Christian Hermeticism itself can only be knowledge of the universal which is revealed in the particular. For Hermeticism there are no “principles”, “laws” and “ideas” which exist outside of individual beings, not as structural traits of their nature, but as entities separated and independent from it. For Hermeticism there is neither a “law of gravitation” nor a “law of reincarnation”; there is only the attraction and repulsion of beings (atoms are beings also) in so far as gravitation is concerned, and only the attraction of beings to earthly life, with its joys and sorrows, in so far as reincarnation is concerned. But on the other hand, if there were no such entities in the world as the laws of gravitation and reincarnation, there is certainly the universal desire of beings – great and small – to associate with one another, to form together molecules, organisms, families, communities, nations. . . . It is a desire or universal structural need which manifests itself as “law”. “Laws” are immanent in beings, as logic is immanent in thought, being part of the process of being gradually replaced by the law of forgiveness. It is thus again that the law “the weak serve the strong, the people serve the king, the disciple serves the master” will one day give way to the law shown by the Master through the act of the Washing of the Feet. According to this higher law, it is the strong who serve the weak, the king who serves the people, the master who serves the disciple – just as it is in heaven, where Angels serve human beings, Archangels serve Angels and men, Principalities serve Archangels, Angels and human beings and so on. And God? He serves all beings without exception.

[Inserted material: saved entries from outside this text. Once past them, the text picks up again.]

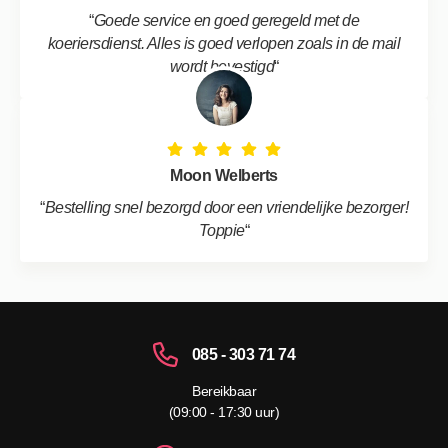
“
Goede service en goed geregeld met de
koeriersdienst. Alles is goed verlopen zoals in de mail
wordt bevestigd
“
Moon Welberts
“
Bestelling snel bezorgd door een vriendelijke bezorger!
Toppie
“
085 - 303 71 74
Bereikbaar
(09:00 - 17:30 uur)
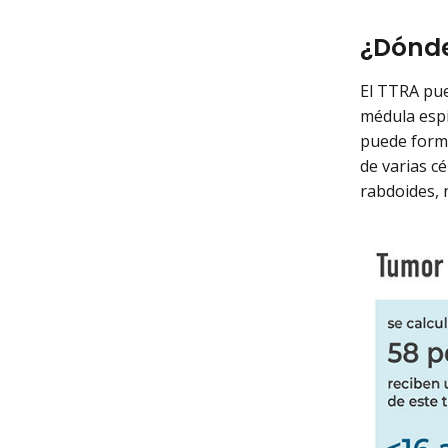
¿Dónde
El TTRA pue
médula espi
puede forma
de varias c
rabdoides, 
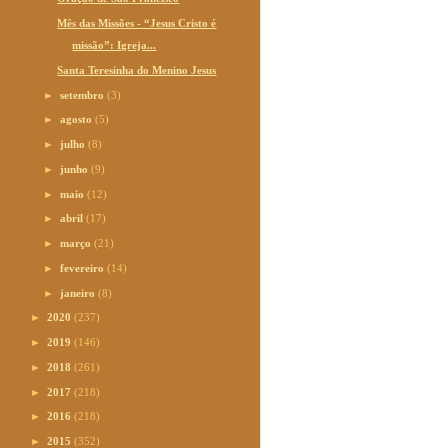
Mês das Missões - “Jesus Cristo é
missão”: Igreja...
Santa Teresinha do Menino Jesus
►
setembro
(3)
►
agosto
(5)
►
julho
(8)
►
junho
(9)
►
maio
(12)
►
abril
(17)
►
março
(21)
►
fevereiro
(14)
►
janeiro
(8)
►
2020
(237)
►
2019
(146)
►
2018
(261)
►
2017
(218)
►
2016
(218)
►
2015
(352)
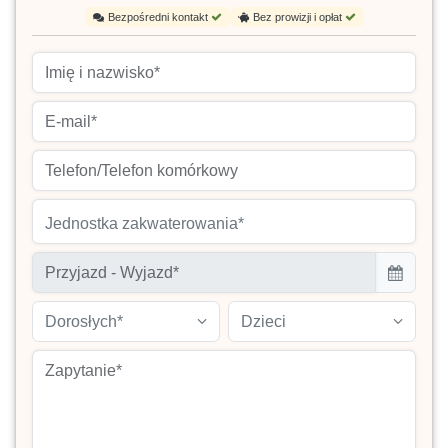
Bezpośredni kontakt
Bez prowizji i opłat
Jednostka zakwaterowania*
Dorosłych*
Dzieci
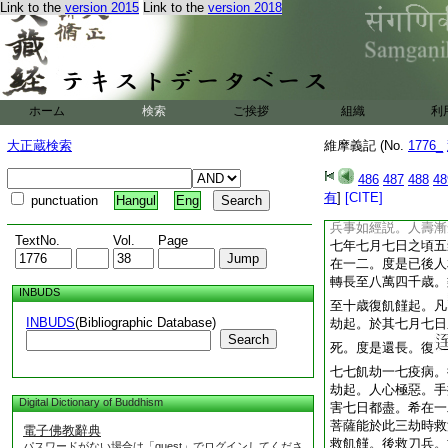
Link to the
version 2015
Link to the
version 2018
法化。經書咒術工巧
生。次有一偈。外道
悉於出家菩薩示同。
漸教捨邪名解人惑。
有半偈諸天身化。或
諸天。且言日月。梵
ホーム
検索
ご挨拶
組織
利
世界主餘天亦作。文
半偈重復明其器世間
大正蔵検索
維摩義記 (No.
1776_
火。上來八偈明其變
明救苦行。有其六偈
486
487
488
48
之兩偈救惡道苦。前
有
]
[CITE]
punctuation
Hangul
Eng
劫時能救物苦。内劫
兵事如經説。人壽漸
TextNo.
Vol.
Page
七年七月七日之頃五
在一二。度是已後人
轉長至八萬四千歳。
INBUDS
至十歳復飢饉起。凡
INBUDS
(Bibliographic Database)
劫起。於其七月七日
Search
死。度是還長。復
七七飢劫一七疫病。
劫起。人心極惡。手
Digital Dictionary of Buddhism
害七日都盡。希在一
菩薩能於此三劫時救
電子佛教辭典
救飢饉。後救刀兵。
パスワードがない場合は「guest」でログインしてくださ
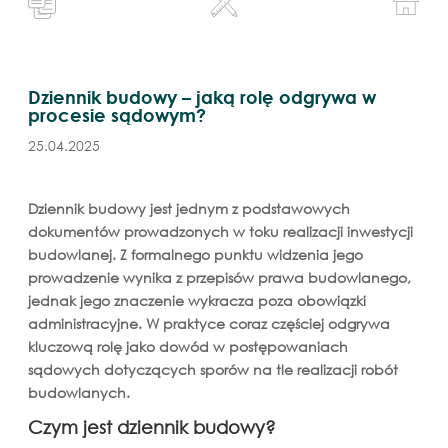
Dziennik budowy – jaką rolę odgrywa w
procesie sądowym?
25.04.2025
Dziennik budowy jest jednym z podstawowych
dokumentów prowadzonych w toku realizacji inwestycji
budowlanej. Z formalnego punktu widzenia jego
prowadzenie wynika z przepisów prawa budowlanego,
jednak jego znaczenie wykracza poza obowiązki
administracyjne. W praktyce coraz częściej odgrywa
kluczową rolę jako dowód w postępowaniach
sądowych dotyczących sporów na tle realizacji robót
budowlanych.
Czym jest dziennik budowy?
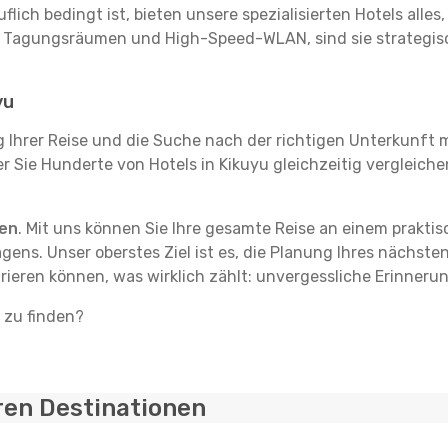
flich bedingt ist, bieten unsere spezialisierten Hotels alle
t Tagungsräumen und High-Speed-WLAN, sind sie strategisc
yu
g Ihrer Reise und die Suche nach der richtigen Unterkunft m
der Sie Hunderte von Hotels in Kikuyu gleichzeitig vergleich
ten
. Mit uns können Sie Ihre gesamte Reise an einem prakti
agens. Unser oberstes Ziel ist es, die Planung Ihres nächst
rieren können, was wirklich zählt: unvergessliche Erinneru
u zu finden?
ren Destinationen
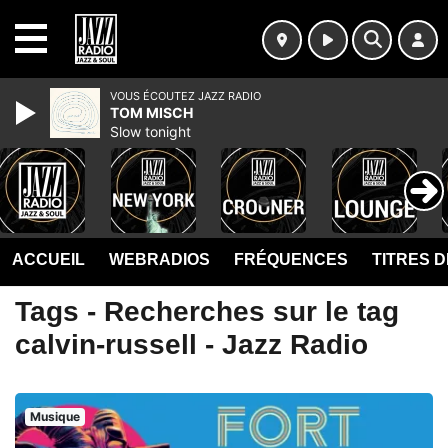
MENU
VOUS ÉCOUTEZ JAZZ RADIO
TOM MISCH
Slow tonight
ACCUEIL
WEBRADIOS
FRÉQUENCES
TITRES 
Tags - Recherches sur le tag
calvin-russell - Jazz Radio
Musique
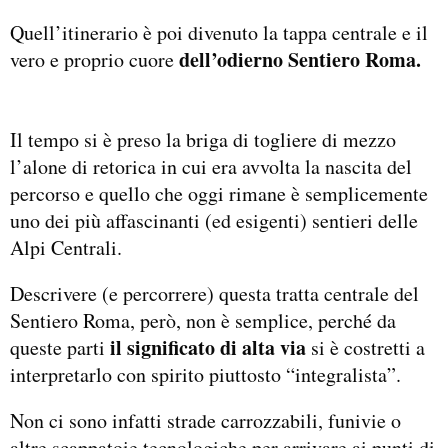
Quell’itinerario è poi divenuto la tappa centrale e il
dell’odierno Sentiero Roma.
vero e proprio cuore
Il tempo si è preso la briga di togliere di mezzo
l’alone di retorica in cui era avvolta la nascita del
percorso e quello che oggi rimane è semplicemente
uno dei più affascinanti (ed esigenti) sentieri delle
Alpi Centrali.
Descrivere (e percorrere) questa tratta centrale del
Sentiero Roma, però, non è semplice, perché da
il significato di alta via
queste parti
si è costretti a
interpretarlo con spirito piuttosto “integralista”.
Non ci sono infatti strade carrozzabili, funivie o
altre scappatoie tecnologiche per arrivare ai punti di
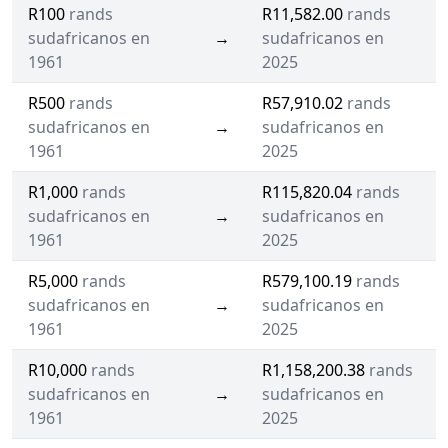
R100
rands
R11,582.00
rands
sudafricanos en
→
sudafricanos en
1961
2025
R500
rands
R57,910.02
rands
sudafricanos en
→
sudafricanos en
1961
2025
R1,000
rands
R115,820.04
rands
sudafricanos en
→
sudafricanos en
1961
2025
R5,000
rands
R579,100.19
rands
sudafricanos en
→
sudafricanos en
1961
2025
R10,000
rands
R1,158,200.38
rands
sudafricanos en
→
sudafricanos en
1961
2025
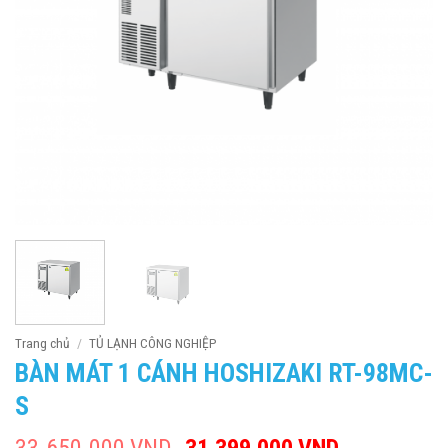
Trang chủ
/
TỦ LẠNH CÔNG NGHIỆP
BÀN MÁT 1 CÁNH HOSHIZAKI RT-98MC-
S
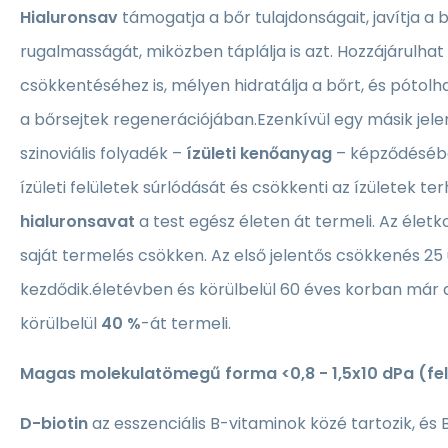
Hialuronsav
támogatja a bőr tulajdonságait, javítja a
rugalmasságát, miközben táplálja is azt. Hozzájárulha
csökkentéséhez is, mélyen hidratálja a bőrt, és pótolh
a bőrsejtek regenerációjában.Ezenkívül egy másik jele
szinoviális folyadék –
ízületi kenőanyag
– képződésébe
ízületi felületek súrlódását és csökkenti az ízületek ter
hialuronsavat
a test egész életen át termeli. Az életk
saját termelés csökken. Az első jelentős csökkenés 25
kezdődik.életévben és körülbelül 60 éves korban már a
körülbelül
40 %
-át termeli.
Magas molekulatömegű forma <0,8 - 1,5x10 dPa (fe
D-biotin
az esszenciális B-vitaminok közé tartozik, és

There is a “law” of the hierarchy of values, as we touched upon in the last post, but this “law” is not to be found apart from the beings in whom this “law” is immanent. So too there is an ancient “law” of hierarchical service which is in process of being transformed through the Washing of the Feet, i.e., into those of higher consciousness serving those of lower consciousness for the overall advancement of human evolution. Denial of hierarchy will in all cases only do violence to this cause of peaceful, orderly evolution. Liberation theologians with their vision of the Church becoming the Church of the poor for the poor by the poor must not lose sight of the essential role of hierarchy in bringing about the wondrous sea-change they envision, which can never come about through any sort of “bottom-up” movement – neither in the sense of the hierarchy of values nor to be sure in the sense of the Washing of the Feet. Like the Pelican feeding its young from the blood of its own breast, like Saint Francis both kissing the sores of the leper and receiving the episcopal blessing, they must be last who would in purest poverty be first in the kingdom of heaven.

Hermeticists, writes the anonymous author of Meditations on the Tarot, “recognize without reserve the superiority of a Francis of Assisi – and of many others – who was a man of the so-called “exoteric ” faith.  They know also that each sincere believer is potentially a Francis of Assisi.”  That every sincere believer might become a poverello: is not this the highest aim — and truest — of liberation theology and Christian Hermeticism both? So might the Church of Peter and the Church of John become one and the same in perfect freedom.